[Dataset excerpts]
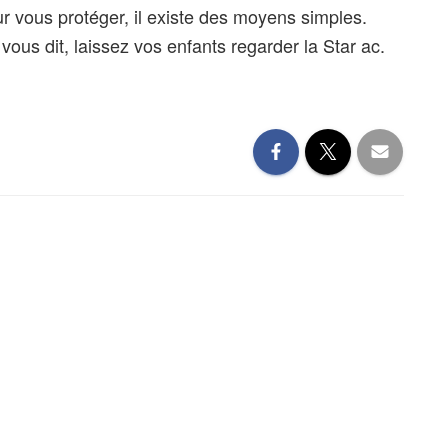
r vous protéger, il existe des moyens simples.
 vous dit, laissez vos enfants regarder la Star
ac.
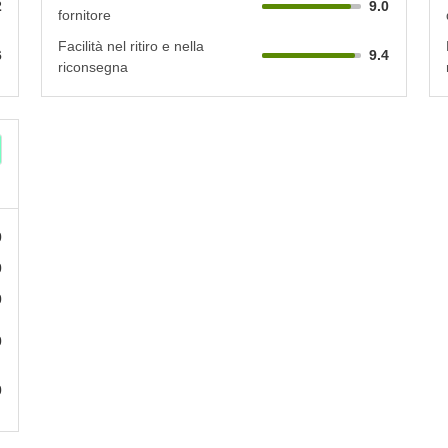
2
9.0
fornitore
Facilità nel ritiro e nella
6
9.4
riconsegna
0
0
0
0
0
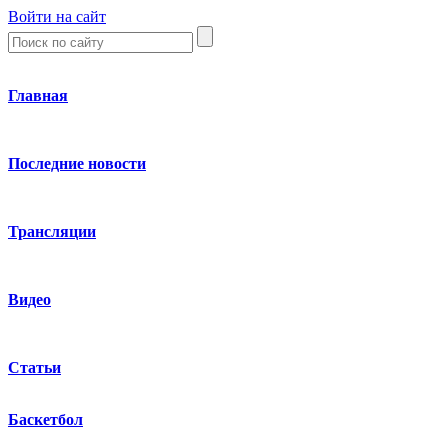
Войти на сайт
Главная
Последние новости
Трансляции
Видео
Статьи
Баскетбол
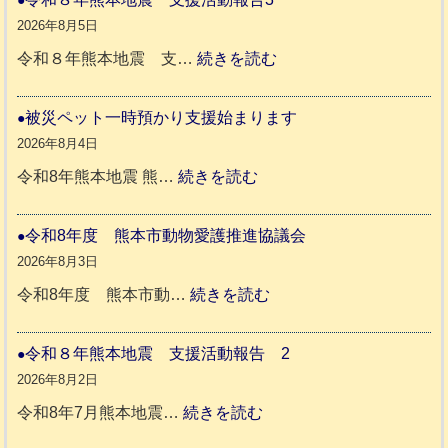
か
2026年8月5日
ペ
:
令和８年熊本地震 支…
続きを読む
ッ
令
ト
和
被災ペット一時預かり支援始まります
同
８
2026年8月4日
伴
年
:
令和8年熊本地震 熊…
続きを読む
老
熊
被
人
本
災
令和8年度 熊本市動物愛護推進協議会
ホ
地
ペ
2026年8月3日
ー
震
ッ
:
令和8年度 熊本市動…
続きを読む
ム
ト
令
日
支
一
和
令和８年熊本地震 支援活動報告 2
記
援
時
8
2026年8月2日
1
活
預
年
:
令和8年7月熊本地震…
続きを読む
6
動
か
度
令
4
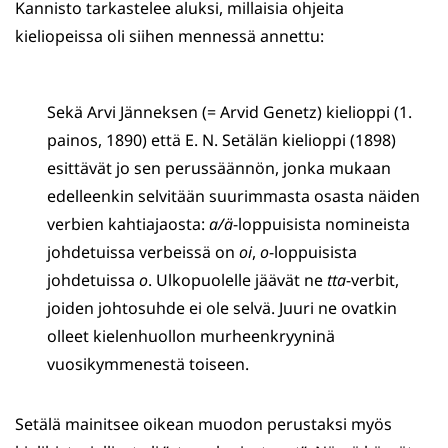
Kannisto tarkastelee aluksi, millaisia ohjeita
kieliopeissa oli siihen mennessä annettu:
Sekä Arvi Jänneksen (= Arvid Genetz) kielioppi (1.
painos, 1890) että E. N. Setälän kielioppi (1898)
esittävät jo sen perussäännön, jonka mukaan
edelleenkin selvitään suurimmasta osasta näiden
verbien kahtiajaosta:
a/ä
-loppuisista nomineista
johdetuissa verbeissä on
oi
,
o
-loppuisista
johdetuissa
o
. Ulkopuolelle jäävät ne
tta
-verbit,
joiden johtosuhde ei ole selvä. Juuri ne ovatkin
olleet kielenhuollon murheenkryyninä
vuosikymmenestä toiseen.
Setälä mainitsee oikean muodon perustaksi myös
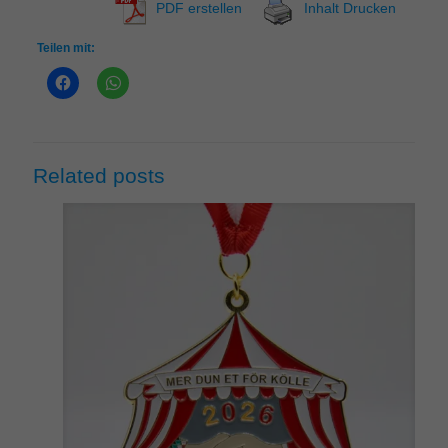
PDF erstellen
Inhalt Drucken
Teilen mit:
Related posts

=== Problem to solve ===
The records need to be restated word for word, minus any images.

=== Response area ===
r vous protéger, il existe des moyens simples.
 vous dit, laissez vos enfants regarder la Star
ac.
2
9.0
fornitore
Facilità nel ritiro e nella
6
9.4
riconsegna
0
0
0
0
0
Войти на сайт
Главная
Последние новости
Трансляции
Видео
Статьи
Баскетбол
か
2026年8月5日
ペ
:
令和８年熊本地震 支…
続きを読む
ッ
令
ト
和
被災ペット一時預かり支援始まります
同
８
2026年8月4日
伴
年
:
令和8年熊本地震 熊…
続きを読む
老
熊
被
人
本
災
令和8年度 熊本市動物愛護推進協議会
ホ
地
ペ
2026年8月3日
ー
震
ッ
:
令和8年度 熊本市動…
続きを読む
ム
ト
令
日
支
一
和
令和８年熊本地震 支援活動報告 2
記
援
時
8
2026年8月2日
1
活
預
年
:
令和8年7月熊本地震…
続きを読む
6
動
か
度
令
4
Kannisto tarkastelee aluksi, millaisia ohjeita
kieliopeissa oli siihen mennessä annettu:
Sekä Arvi Jänneksen (= Arvid Genetz) kielioppi (1.
painos, 1890) että E. N. Setälän kielioppi (1898)
esittävät jo sen perussäännön, jonka mukaan
edelleenkin selvitään suurimmasta osasta näiden
verbien kahtiajaosta:
a/ä
-loppuisista nomineista
johdetuissa verbeissä on
oi
,
o
-loppuisista
johdetuissa
o
. Ulkopuolelle jäävät ne
tta
-verbit,
joiden johtosuhde ei ole selvä. Juuri ne ovatkin
olleet kielenhuollon murheenkryyninä
vuosikymmenestä toiseen.
Setälä mainitsee oikean muodon perustaksi myös
PDF erstellen
Inhalt Drucken
Teilen mit:
Related posts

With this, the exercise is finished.